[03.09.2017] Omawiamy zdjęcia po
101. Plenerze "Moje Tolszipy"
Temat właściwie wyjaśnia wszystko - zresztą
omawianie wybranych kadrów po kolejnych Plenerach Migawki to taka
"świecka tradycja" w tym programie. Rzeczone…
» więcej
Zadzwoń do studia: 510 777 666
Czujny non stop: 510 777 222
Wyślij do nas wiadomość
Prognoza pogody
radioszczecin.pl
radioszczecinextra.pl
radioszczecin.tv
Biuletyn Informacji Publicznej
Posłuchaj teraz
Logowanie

★ ★ ★ ★ ★ ★ ★

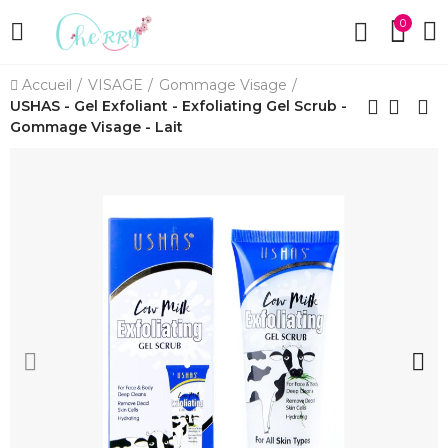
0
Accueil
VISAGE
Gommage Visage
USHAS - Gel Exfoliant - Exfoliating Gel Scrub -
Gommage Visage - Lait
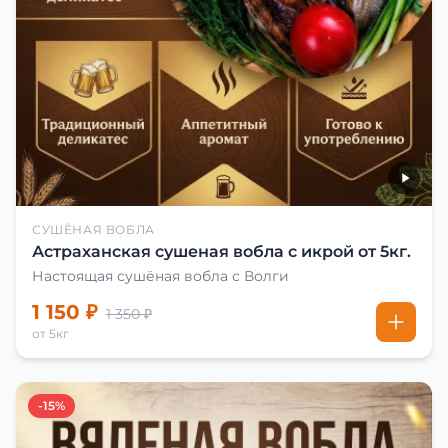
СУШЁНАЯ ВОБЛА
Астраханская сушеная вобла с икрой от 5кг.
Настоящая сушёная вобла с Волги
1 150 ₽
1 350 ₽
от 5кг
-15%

★ ★ ★ ★ ★ ★ ★

*AIM OF THE EXERCISE*
Where a line of the data above includes the string "Gommage", pull it out.

*TASK ANSWER*
Gommage Visage
Gommage Visage - Lait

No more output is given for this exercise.